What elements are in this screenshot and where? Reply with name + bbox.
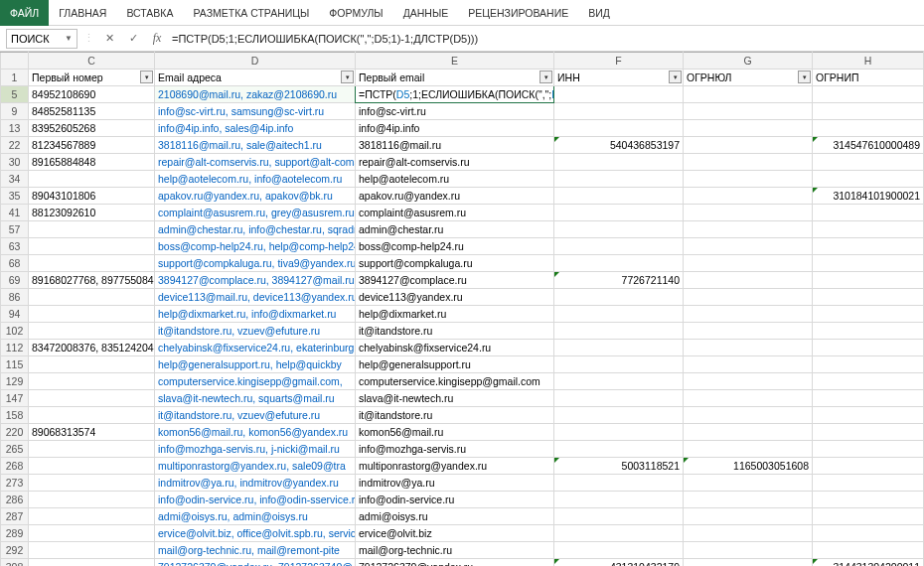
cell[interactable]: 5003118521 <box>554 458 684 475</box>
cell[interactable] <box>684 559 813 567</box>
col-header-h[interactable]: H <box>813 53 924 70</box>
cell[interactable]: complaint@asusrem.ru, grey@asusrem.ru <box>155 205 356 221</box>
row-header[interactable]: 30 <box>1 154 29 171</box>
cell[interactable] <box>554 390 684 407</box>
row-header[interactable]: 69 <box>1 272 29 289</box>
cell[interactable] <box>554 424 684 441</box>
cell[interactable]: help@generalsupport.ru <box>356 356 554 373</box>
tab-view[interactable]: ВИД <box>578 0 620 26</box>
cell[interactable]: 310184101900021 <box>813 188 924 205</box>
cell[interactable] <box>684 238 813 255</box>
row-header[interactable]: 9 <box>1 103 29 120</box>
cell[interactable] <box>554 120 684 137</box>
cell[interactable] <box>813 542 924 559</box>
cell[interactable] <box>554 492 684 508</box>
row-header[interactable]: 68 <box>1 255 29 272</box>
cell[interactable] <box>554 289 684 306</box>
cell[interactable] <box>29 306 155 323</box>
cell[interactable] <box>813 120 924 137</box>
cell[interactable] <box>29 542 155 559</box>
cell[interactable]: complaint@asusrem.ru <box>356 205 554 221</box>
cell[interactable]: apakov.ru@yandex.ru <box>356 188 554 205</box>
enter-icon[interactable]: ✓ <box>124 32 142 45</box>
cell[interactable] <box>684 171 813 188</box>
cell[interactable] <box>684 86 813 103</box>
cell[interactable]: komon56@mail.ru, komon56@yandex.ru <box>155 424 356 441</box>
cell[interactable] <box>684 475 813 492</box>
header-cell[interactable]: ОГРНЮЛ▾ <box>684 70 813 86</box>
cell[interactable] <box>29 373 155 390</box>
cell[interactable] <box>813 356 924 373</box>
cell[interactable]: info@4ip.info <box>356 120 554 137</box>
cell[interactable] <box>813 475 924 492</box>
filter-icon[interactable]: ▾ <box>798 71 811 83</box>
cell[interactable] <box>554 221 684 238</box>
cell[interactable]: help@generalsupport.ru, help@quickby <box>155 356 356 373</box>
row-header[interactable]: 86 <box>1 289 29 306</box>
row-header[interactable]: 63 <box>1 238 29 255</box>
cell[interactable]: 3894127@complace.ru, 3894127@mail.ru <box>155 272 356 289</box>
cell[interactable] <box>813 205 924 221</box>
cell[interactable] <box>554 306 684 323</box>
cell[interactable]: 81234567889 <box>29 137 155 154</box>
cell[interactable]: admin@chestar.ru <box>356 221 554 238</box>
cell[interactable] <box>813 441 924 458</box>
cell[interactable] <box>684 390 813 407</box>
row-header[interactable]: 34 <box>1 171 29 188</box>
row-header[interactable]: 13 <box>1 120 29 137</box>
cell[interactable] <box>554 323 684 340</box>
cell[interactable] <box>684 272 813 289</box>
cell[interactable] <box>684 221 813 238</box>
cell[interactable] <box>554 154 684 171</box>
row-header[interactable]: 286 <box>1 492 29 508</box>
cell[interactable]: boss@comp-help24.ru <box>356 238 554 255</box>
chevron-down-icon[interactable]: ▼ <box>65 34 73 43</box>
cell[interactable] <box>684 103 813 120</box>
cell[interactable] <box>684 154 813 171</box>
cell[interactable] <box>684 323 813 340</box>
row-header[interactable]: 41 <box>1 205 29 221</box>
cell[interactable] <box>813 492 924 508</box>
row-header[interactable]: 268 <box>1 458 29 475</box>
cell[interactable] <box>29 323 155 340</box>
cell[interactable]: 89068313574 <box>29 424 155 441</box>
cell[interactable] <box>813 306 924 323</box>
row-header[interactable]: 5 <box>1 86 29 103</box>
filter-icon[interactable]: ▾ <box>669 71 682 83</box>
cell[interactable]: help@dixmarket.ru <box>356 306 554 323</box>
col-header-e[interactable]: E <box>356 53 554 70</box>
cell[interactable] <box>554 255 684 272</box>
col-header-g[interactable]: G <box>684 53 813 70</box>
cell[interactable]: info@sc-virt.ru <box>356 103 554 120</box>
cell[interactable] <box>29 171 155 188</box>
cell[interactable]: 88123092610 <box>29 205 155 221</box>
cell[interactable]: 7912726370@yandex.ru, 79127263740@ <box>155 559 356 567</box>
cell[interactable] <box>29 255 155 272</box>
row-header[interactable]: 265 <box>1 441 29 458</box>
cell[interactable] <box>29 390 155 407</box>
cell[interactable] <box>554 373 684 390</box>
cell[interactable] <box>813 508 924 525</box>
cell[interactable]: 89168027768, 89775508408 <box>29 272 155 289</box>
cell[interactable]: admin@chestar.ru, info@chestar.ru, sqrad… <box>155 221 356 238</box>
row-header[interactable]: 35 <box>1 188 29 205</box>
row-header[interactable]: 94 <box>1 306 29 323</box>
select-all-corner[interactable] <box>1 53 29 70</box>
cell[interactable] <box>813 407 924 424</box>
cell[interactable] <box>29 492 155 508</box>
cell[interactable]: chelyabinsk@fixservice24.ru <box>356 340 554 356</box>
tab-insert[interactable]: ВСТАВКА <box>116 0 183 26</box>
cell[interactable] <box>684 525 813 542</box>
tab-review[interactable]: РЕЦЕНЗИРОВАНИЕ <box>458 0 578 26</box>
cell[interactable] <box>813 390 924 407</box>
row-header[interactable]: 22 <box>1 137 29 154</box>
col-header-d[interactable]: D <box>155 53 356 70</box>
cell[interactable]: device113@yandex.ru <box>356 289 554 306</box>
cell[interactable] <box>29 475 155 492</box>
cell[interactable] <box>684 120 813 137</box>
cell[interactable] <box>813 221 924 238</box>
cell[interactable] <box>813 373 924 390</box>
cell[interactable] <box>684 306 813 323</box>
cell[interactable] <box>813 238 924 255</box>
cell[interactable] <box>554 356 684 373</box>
---
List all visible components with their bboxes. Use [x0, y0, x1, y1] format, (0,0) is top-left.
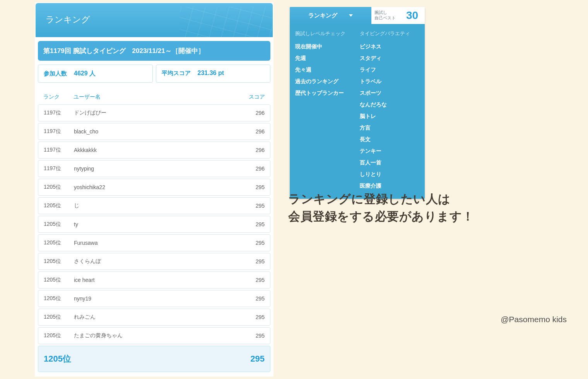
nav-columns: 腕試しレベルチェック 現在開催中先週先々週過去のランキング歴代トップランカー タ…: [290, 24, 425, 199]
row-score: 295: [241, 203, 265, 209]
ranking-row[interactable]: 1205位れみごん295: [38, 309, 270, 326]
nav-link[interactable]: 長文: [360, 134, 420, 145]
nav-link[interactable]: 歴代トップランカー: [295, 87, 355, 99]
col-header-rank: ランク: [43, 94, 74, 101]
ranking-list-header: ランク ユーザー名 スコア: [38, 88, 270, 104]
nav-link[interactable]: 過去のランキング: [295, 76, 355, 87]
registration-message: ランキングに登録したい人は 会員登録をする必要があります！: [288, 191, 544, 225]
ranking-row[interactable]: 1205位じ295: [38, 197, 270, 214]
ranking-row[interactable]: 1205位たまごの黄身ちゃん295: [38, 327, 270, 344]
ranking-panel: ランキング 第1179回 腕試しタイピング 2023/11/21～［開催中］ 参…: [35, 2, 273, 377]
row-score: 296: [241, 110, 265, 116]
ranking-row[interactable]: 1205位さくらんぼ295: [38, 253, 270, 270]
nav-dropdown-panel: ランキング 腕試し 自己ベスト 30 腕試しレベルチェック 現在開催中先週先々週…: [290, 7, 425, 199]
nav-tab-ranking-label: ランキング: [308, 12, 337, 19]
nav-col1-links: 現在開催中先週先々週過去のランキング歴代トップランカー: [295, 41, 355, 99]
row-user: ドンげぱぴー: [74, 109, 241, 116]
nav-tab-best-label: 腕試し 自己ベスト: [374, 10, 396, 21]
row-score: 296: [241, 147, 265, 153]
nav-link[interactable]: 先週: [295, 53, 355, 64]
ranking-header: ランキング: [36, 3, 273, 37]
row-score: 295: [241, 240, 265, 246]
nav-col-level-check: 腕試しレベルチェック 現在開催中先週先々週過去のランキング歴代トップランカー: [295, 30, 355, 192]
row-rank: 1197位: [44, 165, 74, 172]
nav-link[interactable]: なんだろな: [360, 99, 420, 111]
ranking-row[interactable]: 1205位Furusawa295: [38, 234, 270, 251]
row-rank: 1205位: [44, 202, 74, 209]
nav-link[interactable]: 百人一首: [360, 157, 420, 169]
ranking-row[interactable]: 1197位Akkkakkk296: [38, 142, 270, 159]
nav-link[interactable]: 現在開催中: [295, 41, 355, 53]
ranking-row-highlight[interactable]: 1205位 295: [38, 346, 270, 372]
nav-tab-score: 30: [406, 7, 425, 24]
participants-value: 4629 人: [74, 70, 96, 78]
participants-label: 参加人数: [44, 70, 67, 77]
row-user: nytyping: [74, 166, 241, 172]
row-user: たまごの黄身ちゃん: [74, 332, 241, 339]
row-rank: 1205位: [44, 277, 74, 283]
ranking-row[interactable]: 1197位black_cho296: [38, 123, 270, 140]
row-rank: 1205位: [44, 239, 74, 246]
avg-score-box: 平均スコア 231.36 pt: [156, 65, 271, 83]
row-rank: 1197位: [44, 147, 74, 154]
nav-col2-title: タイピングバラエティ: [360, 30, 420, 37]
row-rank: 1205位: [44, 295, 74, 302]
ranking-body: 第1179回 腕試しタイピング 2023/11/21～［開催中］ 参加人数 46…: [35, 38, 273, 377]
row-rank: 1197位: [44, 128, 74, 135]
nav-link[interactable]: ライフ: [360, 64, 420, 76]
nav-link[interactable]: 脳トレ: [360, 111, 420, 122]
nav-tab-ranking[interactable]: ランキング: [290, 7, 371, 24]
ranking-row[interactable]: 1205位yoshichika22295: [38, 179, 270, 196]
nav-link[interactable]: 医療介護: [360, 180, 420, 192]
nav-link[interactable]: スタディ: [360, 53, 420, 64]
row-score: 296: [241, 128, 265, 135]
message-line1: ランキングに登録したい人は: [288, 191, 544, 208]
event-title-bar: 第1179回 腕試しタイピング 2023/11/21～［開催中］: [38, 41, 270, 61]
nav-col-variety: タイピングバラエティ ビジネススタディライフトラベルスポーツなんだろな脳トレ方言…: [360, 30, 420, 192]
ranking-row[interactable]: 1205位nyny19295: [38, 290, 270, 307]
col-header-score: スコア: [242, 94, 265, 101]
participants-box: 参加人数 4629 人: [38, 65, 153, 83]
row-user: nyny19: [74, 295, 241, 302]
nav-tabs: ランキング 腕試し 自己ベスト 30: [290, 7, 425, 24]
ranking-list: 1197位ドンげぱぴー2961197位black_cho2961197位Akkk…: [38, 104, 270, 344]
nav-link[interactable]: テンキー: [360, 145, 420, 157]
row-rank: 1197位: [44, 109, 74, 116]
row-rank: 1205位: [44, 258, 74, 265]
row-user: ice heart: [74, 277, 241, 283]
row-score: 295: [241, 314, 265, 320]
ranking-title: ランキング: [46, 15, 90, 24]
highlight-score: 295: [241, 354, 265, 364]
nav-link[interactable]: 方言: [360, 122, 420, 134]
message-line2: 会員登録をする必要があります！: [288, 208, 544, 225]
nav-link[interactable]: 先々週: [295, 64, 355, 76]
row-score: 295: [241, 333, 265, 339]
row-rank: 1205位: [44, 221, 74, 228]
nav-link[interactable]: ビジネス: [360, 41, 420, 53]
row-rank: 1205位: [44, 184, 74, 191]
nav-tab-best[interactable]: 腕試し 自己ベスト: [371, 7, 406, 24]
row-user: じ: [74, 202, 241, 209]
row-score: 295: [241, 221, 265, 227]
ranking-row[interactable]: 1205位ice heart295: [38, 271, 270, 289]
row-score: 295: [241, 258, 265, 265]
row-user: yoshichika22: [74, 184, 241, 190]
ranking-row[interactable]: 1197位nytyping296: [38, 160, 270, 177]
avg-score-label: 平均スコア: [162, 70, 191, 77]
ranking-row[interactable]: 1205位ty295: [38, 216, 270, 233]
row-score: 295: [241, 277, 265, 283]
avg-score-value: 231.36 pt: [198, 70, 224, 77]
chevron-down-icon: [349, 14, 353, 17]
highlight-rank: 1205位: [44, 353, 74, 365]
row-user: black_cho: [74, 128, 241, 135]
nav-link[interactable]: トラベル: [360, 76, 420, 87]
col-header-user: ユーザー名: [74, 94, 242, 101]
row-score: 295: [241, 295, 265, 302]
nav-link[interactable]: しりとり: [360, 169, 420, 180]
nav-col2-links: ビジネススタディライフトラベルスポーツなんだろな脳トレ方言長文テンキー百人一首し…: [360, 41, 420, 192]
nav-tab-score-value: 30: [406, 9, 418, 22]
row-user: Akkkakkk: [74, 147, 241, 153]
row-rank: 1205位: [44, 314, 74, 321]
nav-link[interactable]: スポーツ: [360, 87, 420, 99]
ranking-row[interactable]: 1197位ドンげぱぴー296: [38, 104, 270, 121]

#### [Description of the task]
In the records above, collect each line with "generalsupport".

#### [Task answer]
cell[interactable]: help@generalsupport.ru <box>356 356 554 373</box>
cell[interactable]: help@generalsupport.ru, help@quickby <box>155 356 356 373</box>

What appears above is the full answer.